Por Danilo Contreras
En mi condición de ciudadano común y silvestre he venido expresando preocupación sobre la acritud sectaria del debate político actual que tiene como reto inmediato las elecciones a congreso y presidencia de la República de 2026. Tales inquietudes me han hecho conjeturar, desde hace más de un año, sobre la necesidad de una acción política que le proponga al país, además de las reformas institucionales que están en juego, un propósito de transformación profunda de la cultura política que por décadas ha estado marcada por el sectarismo y la pugnacidad que se ha traducido en violencia y muerte.
Es bastante probable que toda iniciativa constituyente, reforma o política pública que signifique progresos para la sociedad, caiga en un vacío estéril sin una cultura política capaz de dar abrigo a cambios concertados como comunidad nacional con vocación de permanencia. Ese pensamiento que puede ser criticado como una expresión de ingenuidad de un simple ciudadano o como rasgo de moderación que modernamente dejo de ser virtud para convertirse en defecto repudiable, ha sido sometido por mí a una íntima reflexión crítica comparativa con experiencias históricas documentadas de lo que han podido hacer otras naciones para lograr la superación de conflictos económicos, políticos y sociales, aparentemente insolubles.

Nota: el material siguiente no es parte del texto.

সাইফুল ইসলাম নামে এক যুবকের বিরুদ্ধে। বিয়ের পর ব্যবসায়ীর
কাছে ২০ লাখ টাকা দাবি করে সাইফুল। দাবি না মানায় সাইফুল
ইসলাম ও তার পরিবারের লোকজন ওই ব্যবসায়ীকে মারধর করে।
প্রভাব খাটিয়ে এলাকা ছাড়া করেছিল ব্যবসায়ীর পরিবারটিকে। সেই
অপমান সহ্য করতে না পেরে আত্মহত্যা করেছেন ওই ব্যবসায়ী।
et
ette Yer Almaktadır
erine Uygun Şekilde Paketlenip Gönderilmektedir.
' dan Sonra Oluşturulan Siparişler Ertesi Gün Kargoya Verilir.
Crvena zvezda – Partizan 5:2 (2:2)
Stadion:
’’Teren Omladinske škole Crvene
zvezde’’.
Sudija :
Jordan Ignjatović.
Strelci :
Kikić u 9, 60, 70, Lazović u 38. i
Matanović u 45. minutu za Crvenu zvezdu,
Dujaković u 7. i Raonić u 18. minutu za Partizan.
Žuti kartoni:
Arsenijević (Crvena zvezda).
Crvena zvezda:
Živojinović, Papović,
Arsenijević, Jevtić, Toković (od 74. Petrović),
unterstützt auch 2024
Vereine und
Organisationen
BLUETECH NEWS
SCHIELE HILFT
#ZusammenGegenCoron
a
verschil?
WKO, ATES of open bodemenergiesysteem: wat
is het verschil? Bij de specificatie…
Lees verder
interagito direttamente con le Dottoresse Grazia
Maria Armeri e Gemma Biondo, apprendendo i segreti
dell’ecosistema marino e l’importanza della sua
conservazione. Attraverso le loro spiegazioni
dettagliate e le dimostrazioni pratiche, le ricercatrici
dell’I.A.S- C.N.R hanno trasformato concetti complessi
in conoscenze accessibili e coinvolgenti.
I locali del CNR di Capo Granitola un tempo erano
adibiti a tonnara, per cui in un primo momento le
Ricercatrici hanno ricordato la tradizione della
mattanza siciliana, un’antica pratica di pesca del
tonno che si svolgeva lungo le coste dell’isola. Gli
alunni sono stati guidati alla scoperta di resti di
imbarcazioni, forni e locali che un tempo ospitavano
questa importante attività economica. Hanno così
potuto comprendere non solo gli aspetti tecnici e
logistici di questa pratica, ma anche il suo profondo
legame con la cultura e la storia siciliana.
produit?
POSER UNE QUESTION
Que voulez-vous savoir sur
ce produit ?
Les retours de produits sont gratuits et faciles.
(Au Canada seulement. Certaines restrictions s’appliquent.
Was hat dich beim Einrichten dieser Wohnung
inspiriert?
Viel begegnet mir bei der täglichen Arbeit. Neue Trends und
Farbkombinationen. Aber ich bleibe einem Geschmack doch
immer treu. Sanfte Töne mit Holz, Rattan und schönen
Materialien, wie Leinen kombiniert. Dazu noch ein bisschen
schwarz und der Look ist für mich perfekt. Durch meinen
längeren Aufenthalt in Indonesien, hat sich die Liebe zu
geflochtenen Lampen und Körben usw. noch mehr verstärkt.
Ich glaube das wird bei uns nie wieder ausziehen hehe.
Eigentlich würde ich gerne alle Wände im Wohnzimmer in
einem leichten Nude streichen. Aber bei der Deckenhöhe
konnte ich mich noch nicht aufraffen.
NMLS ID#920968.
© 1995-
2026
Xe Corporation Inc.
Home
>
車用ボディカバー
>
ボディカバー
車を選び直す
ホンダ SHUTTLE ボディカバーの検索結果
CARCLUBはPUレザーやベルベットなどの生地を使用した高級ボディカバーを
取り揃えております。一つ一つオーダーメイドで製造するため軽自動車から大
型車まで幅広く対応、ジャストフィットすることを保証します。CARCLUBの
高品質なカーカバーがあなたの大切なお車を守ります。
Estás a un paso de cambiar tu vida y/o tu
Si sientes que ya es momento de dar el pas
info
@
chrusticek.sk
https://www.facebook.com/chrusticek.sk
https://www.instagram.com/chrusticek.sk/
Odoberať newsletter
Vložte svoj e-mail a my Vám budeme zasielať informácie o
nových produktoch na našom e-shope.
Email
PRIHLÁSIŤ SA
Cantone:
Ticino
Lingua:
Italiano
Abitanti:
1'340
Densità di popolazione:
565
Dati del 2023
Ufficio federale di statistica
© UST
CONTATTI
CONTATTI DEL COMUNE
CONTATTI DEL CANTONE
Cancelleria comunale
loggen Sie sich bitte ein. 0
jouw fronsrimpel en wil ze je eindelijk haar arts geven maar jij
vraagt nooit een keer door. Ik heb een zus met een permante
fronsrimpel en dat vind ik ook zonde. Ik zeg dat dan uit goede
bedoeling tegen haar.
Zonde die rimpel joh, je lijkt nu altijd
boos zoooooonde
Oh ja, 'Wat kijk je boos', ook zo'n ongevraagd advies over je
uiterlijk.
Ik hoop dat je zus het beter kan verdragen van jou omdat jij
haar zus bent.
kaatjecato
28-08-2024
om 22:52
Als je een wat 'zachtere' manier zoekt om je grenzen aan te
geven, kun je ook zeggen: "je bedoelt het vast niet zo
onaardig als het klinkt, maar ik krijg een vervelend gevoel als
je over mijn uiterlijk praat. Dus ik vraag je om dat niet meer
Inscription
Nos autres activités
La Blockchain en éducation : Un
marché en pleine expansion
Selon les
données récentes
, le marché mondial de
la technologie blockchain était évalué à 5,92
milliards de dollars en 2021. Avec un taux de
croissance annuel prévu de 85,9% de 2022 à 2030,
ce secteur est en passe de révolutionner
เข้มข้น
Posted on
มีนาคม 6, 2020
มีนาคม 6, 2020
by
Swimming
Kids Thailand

Es así como me he fijado en la experiencia del “modelo nórdico o escandinavo” que ha logrado índices de éxito reconocidos por diversos autores, como Thomas Piketty, para solo citar un caso.
En esa búsqueda de argumentos de autoridad me he encontrado con la autora Simon Carstra, investigadora, doctora en Análisis de la Conducta por la Universidad Metropolitana de Oslo (Noruega) y magister con honores en Psicología, obtenida en la Universidad de Estocolmo (Suecia), que probaría que el poder de la transformación cultural, más allá de la adopción de nuevas constituciones, reformas o políticas públicas progresistas, es un elemento esencial para aclimatar cambios “saludables” para la sociedad. Cito algunos aparte de su “paper” titulado “WHY NORWEGIANS DON’T HAVE THEIR PIGS IN THE FOREST: ILLUMINATING NORDIC ‘CO-OPERATION’” (POR QUÉ LOS NORUEGOS NO TIENEN SUS CERDOS EN EL BOSQUE: DILUCIDANDO LA COOPERACIÓN NÓRDICA); estos son apartes de dicho texto: “Este artículo intenta ofrecer una interpretación analítica del comportamiento de las políticas económicas y sociales en los países nórdicos, con énfasis en Suecia y Noruega. Dado que el éxito de los modelos estatales está determinado por el comportamiento de sus ciudadanos, este artículo no solo considerará las características sistémicas de las políticas escandinavas, ampliamente discutidas en otros trabajos (p. ej., Christiansen, 2006; Dølvik, 2013a; Greve, 2007; Hilson, 2008; Kvist, 2012; Midttun et al., 2011), sino que también se centrará en las prácticas culturales, que son patrones de comportamiento característicos de los países nórdicos (véase Simon y Baum, 2012, para una definición más amplia de cultura)… Subyugar la individualidad en favor de lo colectivo es un rasgo cultural que caracteriza la coherencia y la cooperación grupal. Esta tendencia se refleja tanto en las políticas como en las normas de comportamiento, que tradicionalmente prosperan en Escandinavia, ya que van de la mano. Un ejemplo de la interrelación entre las políticas oficiales y las prácticas culturales es que las políticas escandinavas prácticamente no permiten la inversión en patrocinio de las élites, y los estudiantes destacados no suelen poder saltar de curso. Esto va de la mano con una norma de comportamiento seguida por los docentes: animan a los estudiantes destacados a ayudar a los demás al terminar sus tareas. Así como el estado de bienestar fomenta las bajas diferencias de clase, la política de saltar de curso y la norma de comportamiento en el aula fomentan conjuntamente menores diferencias en el rendimiento entre los individuos y garantizan el buen rendimiento del grupo…”.
Sin contar con una evaluación minuciosa del periodo de gobierno de Antanas Mockus en Bogotá, son renombrados los logros que en materia de cultura ciudadana se obtuvieron en la realidad de una capital caótica y agresiva a principios de los años 90.
Infortunadamente, el asunto de la transformación de la cultura política carece de espacio en la agenda pública y, por el contrario, se afianza entre la ciudadanía, la simpatía de los lideres que alimentan el discurso pugnaz y populista.
La historia, si prescinde de las mitologías para dar testimonio del pasado y la implacable estadística, muestra que, en su mayoría, los liderazgos mesiánicos, además de pisotear la autonomía y la reflexión crítica de los individuos, suelen ser nefastos para las sociedades.